Saved data entries
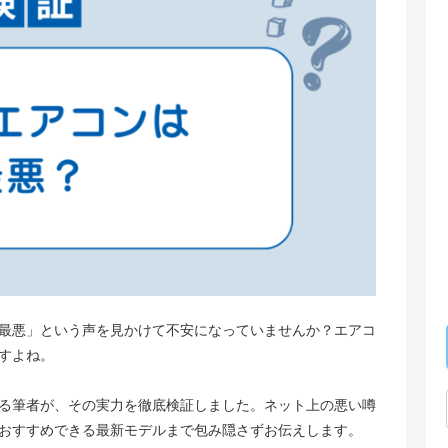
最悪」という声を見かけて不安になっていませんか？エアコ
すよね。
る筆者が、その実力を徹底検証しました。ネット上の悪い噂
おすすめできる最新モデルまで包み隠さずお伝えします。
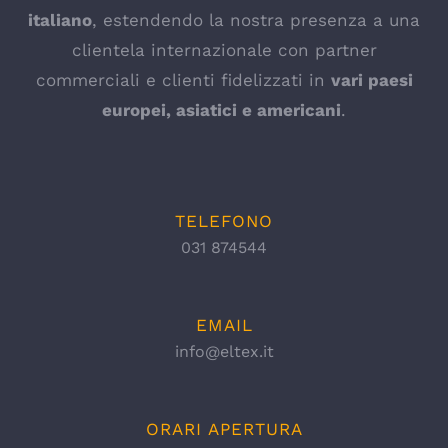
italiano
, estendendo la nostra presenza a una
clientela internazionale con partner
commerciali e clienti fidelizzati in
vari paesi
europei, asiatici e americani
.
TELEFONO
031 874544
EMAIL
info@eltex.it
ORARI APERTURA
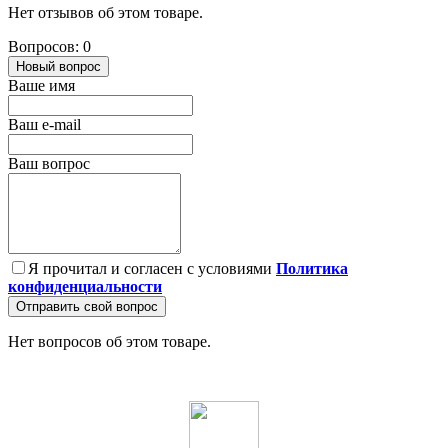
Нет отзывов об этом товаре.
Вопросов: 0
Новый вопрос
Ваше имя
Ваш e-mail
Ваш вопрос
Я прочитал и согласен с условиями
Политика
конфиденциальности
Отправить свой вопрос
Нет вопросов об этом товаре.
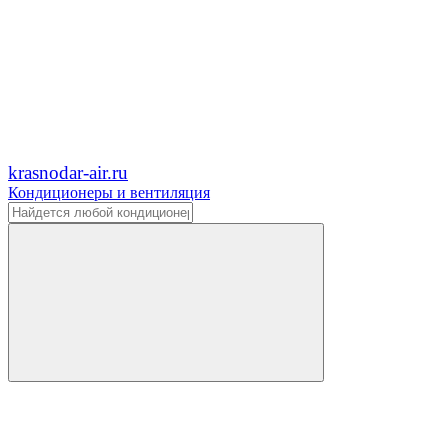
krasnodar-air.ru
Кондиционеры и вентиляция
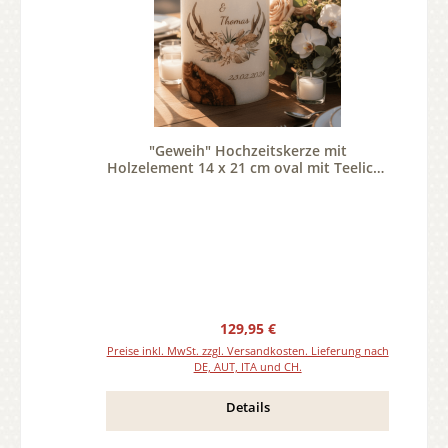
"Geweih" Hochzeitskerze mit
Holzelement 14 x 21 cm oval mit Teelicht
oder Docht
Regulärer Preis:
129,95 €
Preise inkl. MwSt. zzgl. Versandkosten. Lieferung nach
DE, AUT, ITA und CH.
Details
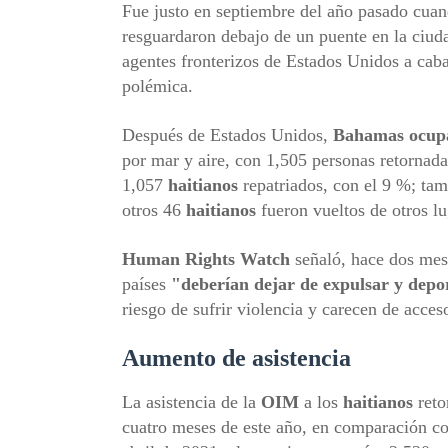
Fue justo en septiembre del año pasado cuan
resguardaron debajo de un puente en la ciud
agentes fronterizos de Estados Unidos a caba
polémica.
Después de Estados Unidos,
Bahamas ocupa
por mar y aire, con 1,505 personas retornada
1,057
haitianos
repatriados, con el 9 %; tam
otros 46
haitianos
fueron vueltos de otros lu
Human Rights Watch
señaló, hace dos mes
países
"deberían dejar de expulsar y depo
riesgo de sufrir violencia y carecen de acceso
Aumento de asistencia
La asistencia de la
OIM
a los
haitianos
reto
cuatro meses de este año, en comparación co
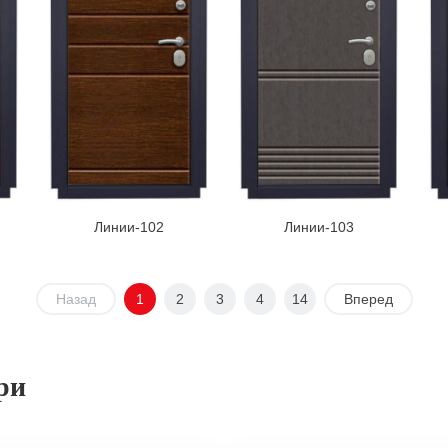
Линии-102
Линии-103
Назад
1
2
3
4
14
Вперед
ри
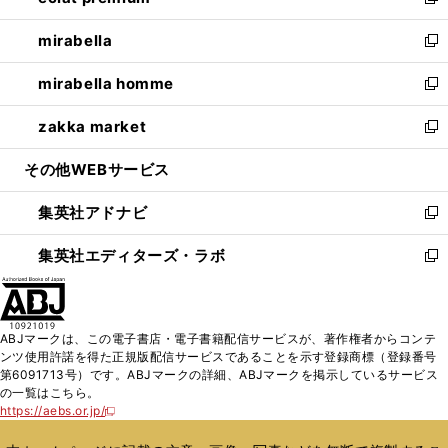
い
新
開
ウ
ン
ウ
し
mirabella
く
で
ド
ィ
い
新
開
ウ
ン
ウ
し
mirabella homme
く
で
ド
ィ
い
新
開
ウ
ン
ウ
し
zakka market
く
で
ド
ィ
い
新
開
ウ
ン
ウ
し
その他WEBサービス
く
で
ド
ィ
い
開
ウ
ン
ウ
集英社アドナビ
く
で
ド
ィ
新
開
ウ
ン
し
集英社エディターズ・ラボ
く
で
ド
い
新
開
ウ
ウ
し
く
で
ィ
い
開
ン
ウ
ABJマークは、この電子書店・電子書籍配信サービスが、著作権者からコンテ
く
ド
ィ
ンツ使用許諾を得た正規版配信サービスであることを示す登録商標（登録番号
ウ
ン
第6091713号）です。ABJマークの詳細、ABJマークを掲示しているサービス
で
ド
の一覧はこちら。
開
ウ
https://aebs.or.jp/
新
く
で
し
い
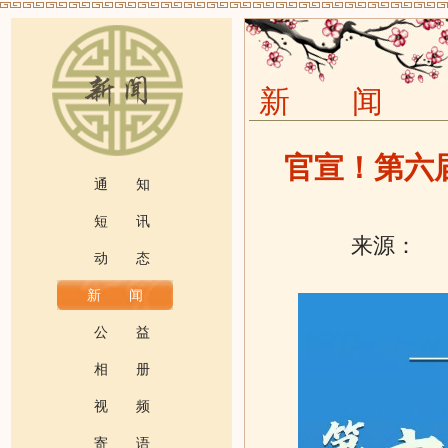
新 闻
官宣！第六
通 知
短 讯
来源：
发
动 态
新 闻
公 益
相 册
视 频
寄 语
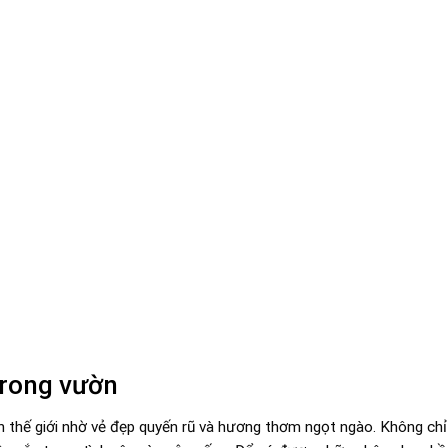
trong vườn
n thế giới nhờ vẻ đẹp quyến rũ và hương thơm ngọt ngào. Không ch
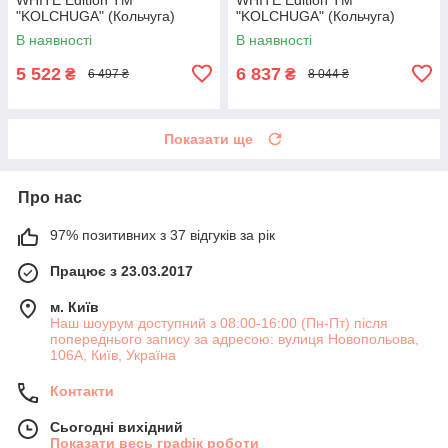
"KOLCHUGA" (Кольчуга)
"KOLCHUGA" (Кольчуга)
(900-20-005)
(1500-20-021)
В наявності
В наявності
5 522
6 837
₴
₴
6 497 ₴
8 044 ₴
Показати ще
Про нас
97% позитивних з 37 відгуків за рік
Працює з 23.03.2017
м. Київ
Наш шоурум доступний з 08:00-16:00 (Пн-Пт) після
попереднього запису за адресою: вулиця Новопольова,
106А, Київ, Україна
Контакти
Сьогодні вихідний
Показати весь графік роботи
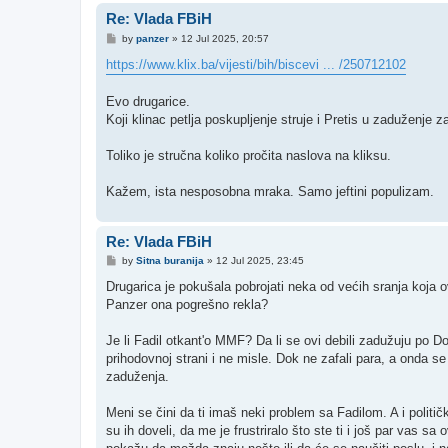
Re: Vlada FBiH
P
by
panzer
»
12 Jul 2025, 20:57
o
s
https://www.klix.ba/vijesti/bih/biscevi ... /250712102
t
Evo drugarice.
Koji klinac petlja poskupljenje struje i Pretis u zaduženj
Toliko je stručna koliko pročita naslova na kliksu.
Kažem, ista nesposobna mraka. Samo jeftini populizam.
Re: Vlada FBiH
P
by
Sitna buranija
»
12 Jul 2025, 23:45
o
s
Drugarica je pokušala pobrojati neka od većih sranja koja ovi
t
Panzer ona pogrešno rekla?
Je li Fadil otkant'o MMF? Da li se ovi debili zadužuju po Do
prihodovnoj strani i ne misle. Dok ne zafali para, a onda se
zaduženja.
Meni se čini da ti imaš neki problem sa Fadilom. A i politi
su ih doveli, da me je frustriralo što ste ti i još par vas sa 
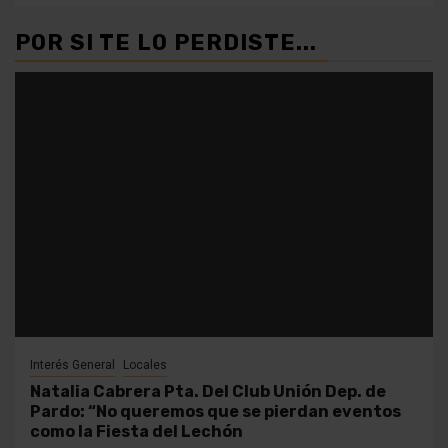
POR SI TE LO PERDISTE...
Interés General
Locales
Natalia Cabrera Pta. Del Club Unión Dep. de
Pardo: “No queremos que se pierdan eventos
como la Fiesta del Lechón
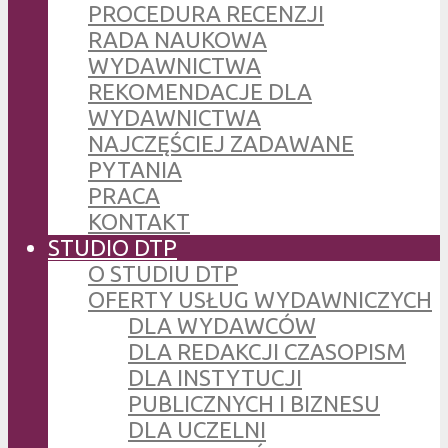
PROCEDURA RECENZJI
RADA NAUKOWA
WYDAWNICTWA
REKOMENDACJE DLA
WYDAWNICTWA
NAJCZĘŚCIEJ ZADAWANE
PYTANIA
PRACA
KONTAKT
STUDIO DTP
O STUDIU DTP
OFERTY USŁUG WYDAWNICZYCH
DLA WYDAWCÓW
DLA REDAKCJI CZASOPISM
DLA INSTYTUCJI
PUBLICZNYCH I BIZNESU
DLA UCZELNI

» Instructions for the task: What is needed is every line of the records above that contains the word "этом".

» Completed task:
Нет отзывов об этом товаре.
Нет вопросов об этом товаре.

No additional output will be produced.